### WORK REQUEST
Pick every line from the data that holds the word "Protected".
------ RECORDS SUPPLIED ------
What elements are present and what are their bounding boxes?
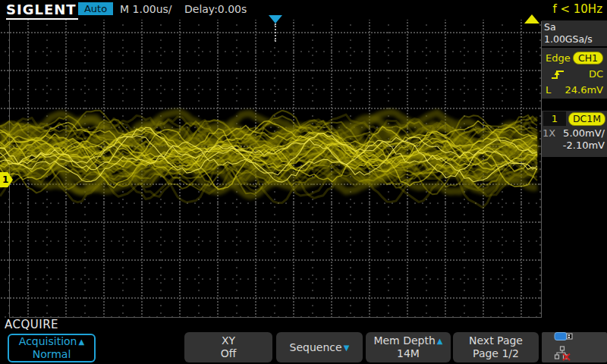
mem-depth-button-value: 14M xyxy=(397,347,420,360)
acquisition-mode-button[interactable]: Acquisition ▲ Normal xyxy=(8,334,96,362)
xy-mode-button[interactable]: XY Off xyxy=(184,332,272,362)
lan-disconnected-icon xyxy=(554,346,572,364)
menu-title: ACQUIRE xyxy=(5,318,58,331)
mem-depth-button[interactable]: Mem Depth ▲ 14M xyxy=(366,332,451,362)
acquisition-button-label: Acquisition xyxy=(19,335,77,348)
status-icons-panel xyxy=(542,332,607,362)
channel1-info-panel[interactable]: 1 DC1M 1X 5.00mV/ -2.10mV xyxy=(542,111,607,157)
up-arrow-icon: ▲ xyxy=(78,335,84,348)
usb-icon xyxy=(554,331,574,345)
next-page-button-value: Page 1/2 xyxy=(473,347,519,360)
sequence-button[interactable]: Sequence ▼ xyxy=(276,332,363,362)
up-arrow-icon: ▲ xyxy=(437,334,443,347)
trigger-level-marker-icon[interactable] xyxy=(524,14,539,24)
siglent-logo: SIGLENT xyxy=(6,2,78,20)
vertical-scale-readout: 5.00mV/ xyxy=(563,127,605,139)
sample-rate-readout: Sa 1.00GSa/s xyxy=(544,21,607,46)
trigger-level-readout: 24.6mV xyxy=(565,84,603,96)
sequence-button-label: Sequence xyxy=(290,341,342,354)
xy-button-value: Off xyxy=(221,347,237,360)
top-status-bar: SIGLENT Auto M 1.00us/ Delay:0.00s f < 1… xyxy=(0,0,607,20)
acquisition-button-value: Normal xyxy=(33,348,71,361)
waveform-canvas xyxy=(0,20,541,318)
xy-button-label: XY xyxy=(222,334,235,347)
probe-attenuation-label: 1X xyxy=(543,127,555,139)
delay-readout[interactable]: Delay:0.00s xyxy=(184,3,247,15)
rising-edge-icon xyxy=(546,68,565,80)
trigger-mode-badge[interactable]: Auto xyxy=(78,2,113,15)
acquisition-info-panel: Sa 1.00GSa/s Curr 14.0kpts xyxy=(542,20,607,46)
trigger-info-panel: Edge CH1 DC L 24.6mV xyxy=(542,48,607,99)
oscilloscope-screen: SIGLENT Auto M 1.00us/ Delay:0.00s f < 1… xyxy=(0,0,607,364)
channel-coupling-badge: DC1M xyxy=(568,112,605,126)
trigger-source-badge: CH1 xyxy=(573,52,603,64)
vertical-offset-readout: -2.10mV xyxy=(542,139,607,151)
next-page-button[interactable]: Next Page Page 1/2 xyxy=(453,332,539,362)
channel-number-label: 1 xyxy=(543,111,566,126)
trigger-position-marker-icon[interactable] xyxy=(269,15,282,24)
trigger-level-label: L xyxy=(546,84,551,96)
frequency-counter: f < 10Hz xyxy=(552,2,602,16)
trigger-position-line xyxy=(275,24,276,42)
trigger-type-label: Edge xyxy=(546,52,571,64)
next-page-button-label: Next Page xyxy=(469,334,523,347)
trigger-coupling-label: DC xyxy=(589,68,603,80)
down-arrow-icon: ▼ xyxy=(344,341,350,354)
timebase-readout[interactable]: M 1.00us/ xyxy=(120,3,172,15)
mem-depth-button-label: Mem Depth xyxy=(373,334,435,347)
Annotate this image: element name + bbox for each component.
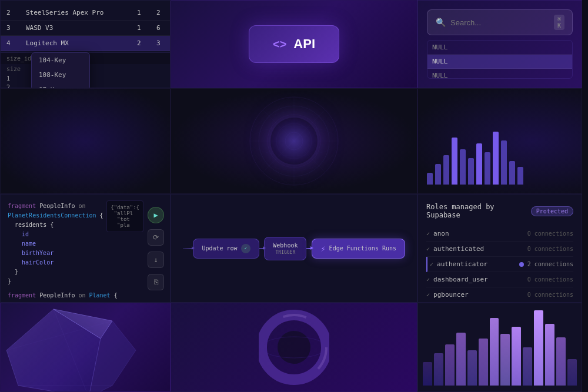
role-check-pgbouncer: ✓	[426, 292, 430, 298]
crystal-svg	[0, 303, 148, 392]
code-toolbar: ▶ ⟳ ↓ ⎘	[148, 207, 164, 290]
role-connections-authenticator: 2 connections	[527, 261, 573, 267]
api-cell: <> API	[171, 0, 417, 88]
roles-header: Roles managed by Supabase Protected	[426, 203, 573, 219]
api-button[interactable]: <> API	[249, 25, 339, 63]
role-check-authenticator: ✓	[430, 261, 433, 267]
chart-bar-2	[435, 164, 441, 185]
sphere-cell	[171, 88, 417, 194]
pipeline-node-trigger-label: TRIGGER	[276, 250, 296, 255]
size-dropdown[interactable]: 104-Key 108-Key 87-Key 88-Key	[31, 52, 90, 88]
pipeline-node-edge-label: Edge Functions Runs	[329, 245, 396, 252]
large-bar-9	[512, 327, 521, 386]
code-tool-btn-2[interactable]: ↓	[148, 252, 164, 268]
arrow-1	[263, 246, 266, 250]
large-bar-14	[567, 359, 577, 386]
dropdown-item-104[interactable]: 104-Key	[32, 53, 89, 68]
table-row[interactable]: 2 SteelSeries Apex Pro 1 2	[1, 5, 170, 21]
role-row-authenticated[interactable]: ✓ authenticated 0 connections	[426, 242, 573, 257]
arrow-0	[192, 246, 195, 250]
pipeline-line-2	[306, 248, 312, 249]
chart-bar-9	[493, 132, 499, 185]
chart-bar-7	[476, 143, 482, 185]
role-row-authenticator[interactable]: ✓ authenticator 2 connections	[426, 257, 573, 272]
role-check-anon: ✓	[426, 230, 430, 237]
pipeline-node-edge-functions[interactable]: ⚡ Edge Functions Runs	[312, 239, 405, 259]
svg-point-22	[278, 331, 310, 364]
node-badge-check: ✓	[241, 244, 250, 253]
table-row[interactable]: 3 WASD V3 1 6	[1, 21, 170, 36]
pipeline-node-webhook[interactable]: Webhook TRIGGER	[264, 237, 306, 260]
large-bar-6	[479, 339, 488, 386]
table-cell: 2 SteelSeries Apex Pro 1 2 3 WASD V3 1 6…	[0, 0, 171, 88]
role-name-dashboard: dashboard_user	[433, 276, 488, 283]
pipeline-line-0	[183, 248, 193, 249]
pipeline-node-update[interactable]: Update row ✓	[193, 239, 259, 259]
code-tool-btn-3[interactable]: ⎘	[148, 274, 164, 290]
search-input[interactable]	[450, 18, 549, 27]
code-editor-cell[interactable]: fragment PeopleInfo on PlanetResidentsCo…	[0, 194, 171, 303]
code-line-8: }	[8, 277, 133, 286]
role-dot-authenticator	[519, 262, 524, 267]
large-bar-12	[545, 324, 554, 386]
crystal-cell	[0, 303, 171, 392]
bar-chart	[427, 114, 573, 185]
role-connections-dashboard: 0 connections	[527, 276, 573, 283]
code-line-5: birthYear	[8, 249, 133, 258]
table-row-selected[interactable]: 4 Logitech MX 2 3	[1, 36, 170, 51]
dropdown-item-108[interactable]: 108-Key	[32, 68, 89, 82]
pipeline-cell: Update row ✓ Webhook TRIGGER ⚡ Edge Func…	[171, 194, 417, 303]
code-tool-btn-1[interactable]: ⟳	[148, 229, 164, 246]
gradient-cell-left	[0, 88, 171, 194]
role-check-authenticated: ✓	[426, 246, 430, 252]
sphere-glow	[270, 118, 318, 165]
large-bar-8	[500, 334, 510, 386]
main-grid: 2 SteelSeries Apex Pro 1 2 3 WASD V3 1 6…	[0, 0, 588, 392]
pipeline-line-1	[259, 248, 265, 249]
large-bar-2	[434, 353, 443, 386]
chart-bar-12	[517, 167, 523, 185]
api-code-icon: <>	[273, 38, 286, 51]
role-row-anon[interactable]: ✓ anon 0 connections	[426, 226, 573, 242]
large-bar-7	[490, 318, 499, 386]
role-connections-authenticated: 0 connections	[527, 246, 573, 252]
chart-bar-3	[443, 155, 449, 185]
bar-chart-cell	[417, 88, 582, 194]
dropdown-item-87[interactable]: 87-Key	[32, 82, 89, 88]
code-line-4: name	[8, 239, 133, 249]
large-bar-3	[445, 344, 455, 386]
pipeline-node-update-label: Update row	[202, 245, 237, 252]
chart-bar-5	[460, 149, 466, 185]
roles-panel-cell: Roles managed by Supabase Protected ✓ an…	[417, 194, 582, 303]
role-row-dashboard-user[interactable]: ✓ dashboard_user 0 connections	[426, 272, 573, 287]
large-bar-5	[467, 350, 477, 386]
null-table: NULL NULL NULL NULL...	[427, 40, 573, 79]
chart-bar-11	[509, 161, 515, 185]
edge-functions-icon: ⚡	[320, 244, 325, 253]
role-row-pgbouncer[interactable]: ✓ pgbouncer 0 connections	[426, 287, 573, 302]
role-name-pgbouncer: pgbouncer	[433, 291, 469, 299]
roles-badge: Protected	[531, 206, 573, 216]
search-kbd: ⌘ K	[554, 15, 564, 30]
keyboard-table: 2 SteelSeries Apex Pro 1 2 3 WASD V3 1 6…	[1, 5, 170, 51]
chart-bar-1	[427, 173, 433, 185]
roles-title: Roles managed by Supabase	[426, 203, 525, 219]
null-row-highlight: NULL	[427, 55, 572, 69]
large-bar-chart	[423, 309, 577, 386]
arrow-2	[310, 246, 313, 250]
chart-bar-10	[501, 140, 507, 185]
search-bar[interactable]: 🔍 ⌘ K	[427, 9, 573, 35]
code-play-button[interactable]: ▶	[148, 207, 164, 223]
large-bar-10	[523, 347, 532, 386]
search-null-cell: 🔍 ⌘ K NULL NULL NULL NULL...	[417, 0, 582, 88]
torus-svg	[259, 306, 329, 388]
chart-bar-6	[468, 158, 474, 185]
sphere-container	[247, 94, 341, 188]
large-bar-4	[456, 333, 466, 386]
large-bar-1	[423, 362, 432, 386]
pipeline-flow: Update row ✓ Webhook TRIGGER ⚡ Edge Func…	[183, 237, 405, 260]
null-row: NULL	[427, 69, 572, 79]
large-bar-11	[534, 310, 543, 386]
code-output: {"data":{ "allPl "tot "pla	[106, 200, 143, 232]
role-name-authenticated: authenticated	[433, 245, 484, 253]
------
### YOUR RESPONSE
roles-header: Roles managed by Supabase Protected	[426, 203, 573, 219]
roles-panel-cell: Roles managed by Supabase Protected ✓ an…	[417, 194, 582, 303]
roles-badge: Protected	[531, 206, 573, 216]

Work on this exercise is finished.